[Stored items]
------------------------

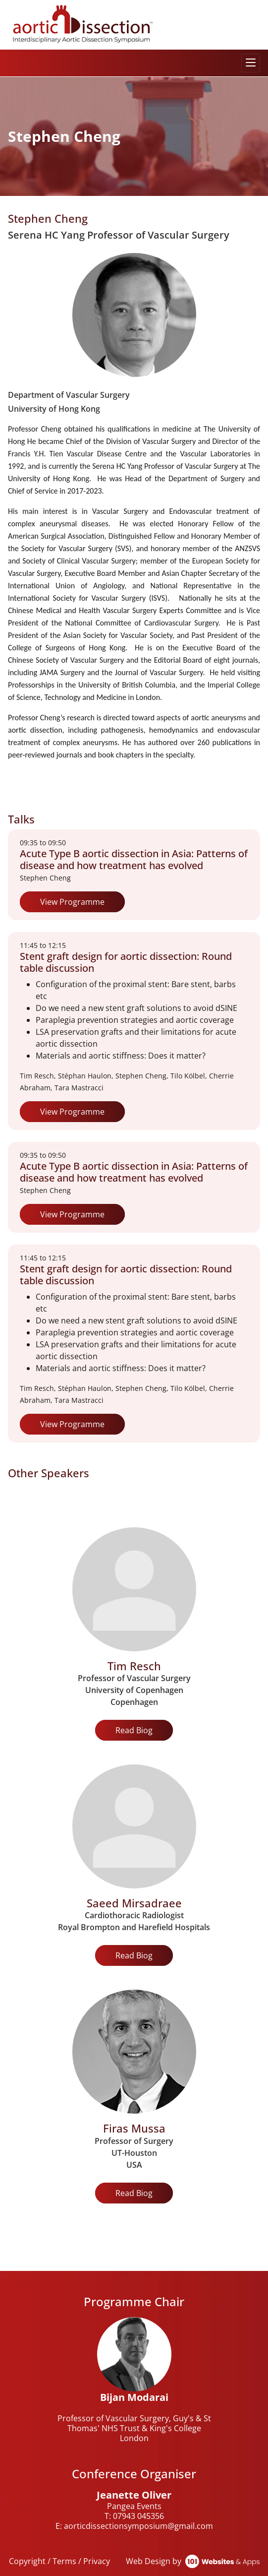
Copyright (27, 2561)
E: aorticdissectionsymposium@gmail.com (134, 2525)
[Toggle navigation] (250, 63)
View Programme (72, 901)
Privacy (96, 2561)
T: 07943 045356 (134, 2516)
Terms (64, 2561)
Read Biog (134, 1730)
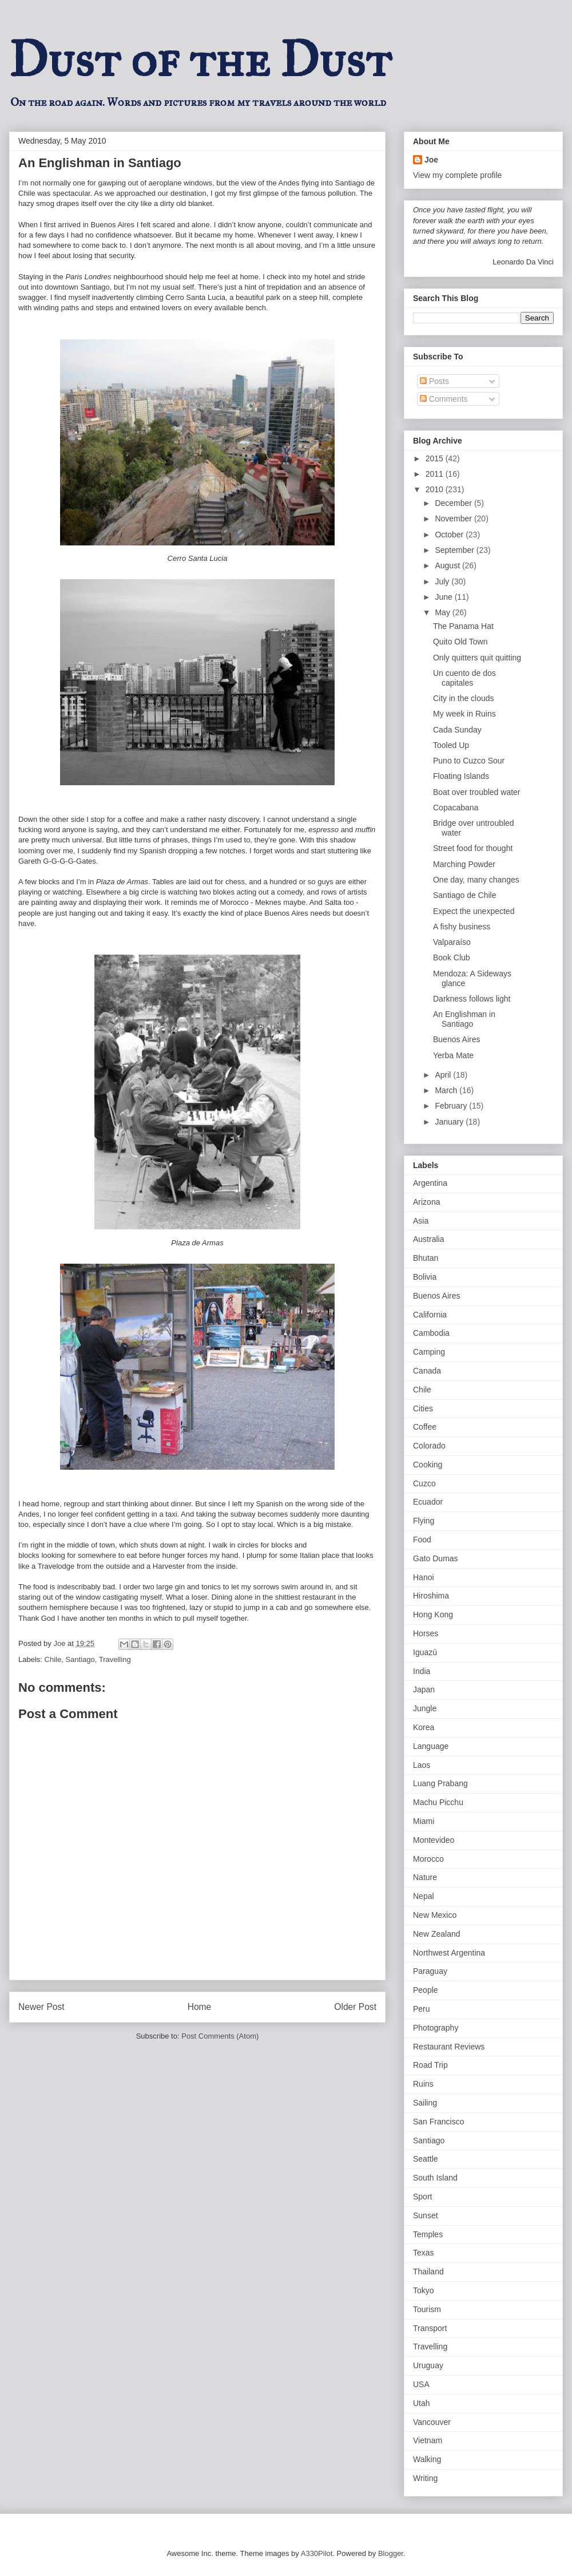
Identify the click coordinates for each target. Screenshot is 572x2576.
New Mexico (434, 1915)
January (450, 1121)
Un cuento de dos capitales (464, 677)
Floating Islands (461, 776)
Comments (444, 398)
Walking (427, 2459)
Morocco (428, 1858)
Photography (435, 2027)
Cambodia (431, 1333)
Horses (425, 1633)
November (454, 518)
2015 (436, 458)
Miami (423, 1821)
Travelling (115, 1659)
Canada (427, 1370)
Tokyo (423, 2290)
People (425, 1990)
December (454, 503)
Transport (430, 2328)
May (443, 612)
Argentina (430, 1183)
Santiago (79, 1659)
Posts (434, 381)
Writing (425, 2478)
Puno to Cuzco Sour (469, 760)
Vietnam (427, 2440)
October (450, 534)
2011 (436, 473)
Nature (425, 1877)
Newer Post (41, 2007)
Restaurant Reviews (448, 2046)
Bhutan (425, 1258)
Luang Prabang (440, 1783)
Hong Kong (433, 1614)
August (448, 565)
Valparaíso (452, 942)
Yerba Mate (453, 1055)
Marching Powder (464, 864)
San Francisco (438, 2121)
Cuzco (424, 1483)
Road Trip (430, 2064)
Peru (421, 2008)
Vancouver (432, 2422)
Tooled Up (451, 745)
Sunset (425, 2215)
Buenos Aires (456, 1039)
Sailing (425, 2102)
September (455, 550)
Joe (431, 159)
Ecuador (428, 1501)
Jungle (424, 1708)
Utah (421, 2403)
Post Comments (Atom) (220, 2036)
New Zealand (436, 1933)
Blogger (390, 2553)
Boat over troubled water (477, 792)
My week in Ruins (464, 713)
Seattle (425, 2158)
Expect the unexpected (473, 911)
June (444, 597)
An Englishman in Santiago (464, 1019)
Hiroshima (431, 1595)
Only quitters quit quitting (477, 657)
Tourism (427, 2309)
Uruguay (428, 2365)
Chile (53, 1659)
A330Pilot (317, 2553)
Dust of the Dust (200, 59)
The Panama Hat (463, 626)
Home (200, 2007)
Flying (423, 1520)
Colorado (429, 1445)
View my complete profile (457, 175)
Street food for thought (473, 848)
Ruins (423, 2083)
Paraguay (430, 1971)
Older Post (355, 2007)
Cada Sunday (457, 729)
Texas (423, 2252)
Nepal (423, 1896)
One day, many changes (476, 879)
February (452, 1105)
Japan (424, 1689)
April (444, 1074)
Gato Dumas (435, 1558)
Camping (429, 1351)
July (443, 581)
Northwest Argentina (449, 1952)
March (447, 1090)
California (430, 1314)
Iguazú (425, 1652)
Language (430, 1746)
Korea (423, 1727)
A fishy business (461, 926)
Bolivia (424, 1276)
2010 (436, 489)
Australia (428, 1239)
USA (421, 2384)
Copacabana (455, 807)
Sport (422, 2196)
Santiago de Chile (464, 895)
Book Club (451, 957)
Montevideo (433, 1840)
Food (422, 1539)
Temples (428, 2234)
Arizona (426, 1201)
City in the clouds (463, 698)
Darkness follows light (471, 998)
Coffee (424, 1426)
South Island (435, 2177)
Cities (423, 1408)
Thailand (428, 2271)
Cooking (427, 1464)
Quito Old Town (460, 641)
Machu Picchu (438, 1802)
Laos (421, 1765)
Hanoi (423, 1577)
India (421, 1671)
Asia (420, 1220)
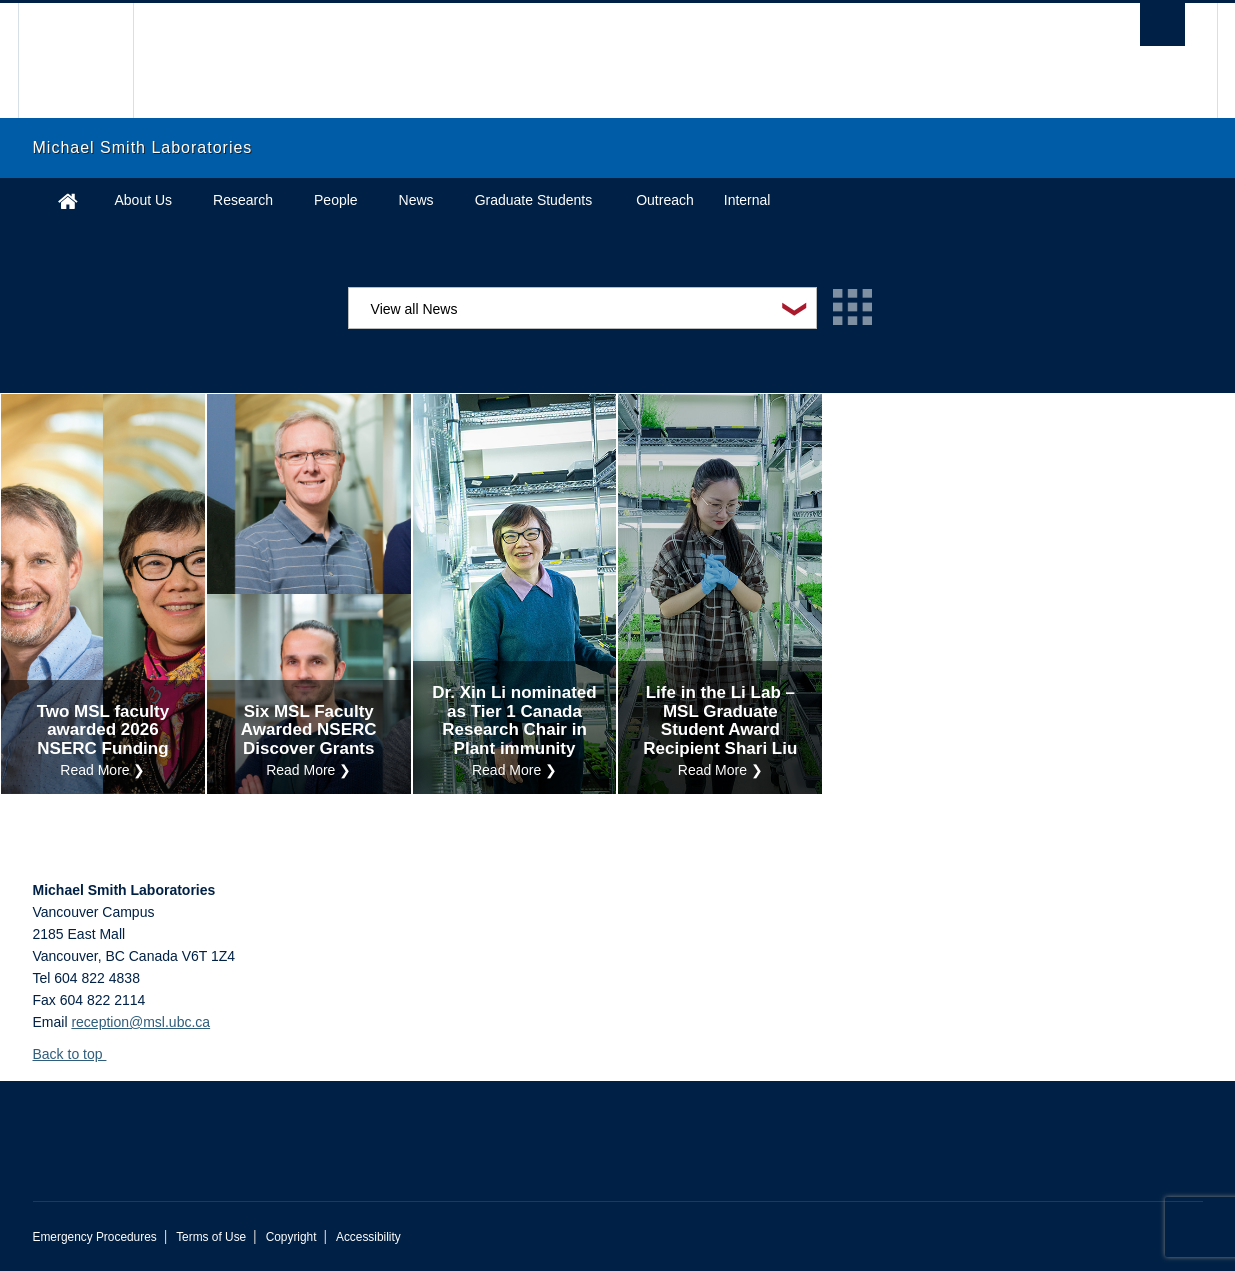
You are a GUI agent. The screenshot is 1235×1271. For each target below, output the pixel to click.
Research (243, 200)
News (416, 200)
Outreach (665, 200)
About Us (144, 200)
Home (68, 200)
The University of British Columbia (75, 60)
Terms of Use (211, 1237)
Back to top (77, 1054)
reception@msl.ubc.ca (140, 1022)
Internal (747, 200)
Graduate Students (534, 200)
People (336, 200)
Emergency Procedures (95, 1237)
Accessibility (368, 1237)
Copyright (291, 1237)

------------------------

§ Exercise goal:
In the entries above, which lines hold the string "click"? Report all of them.

§ Your solution:
Identify the click coordinates for each target. Screenshot is 572x2576.
You are a GUI agent. The screenshot is 1235×1271. For each target below, output the pixel to click.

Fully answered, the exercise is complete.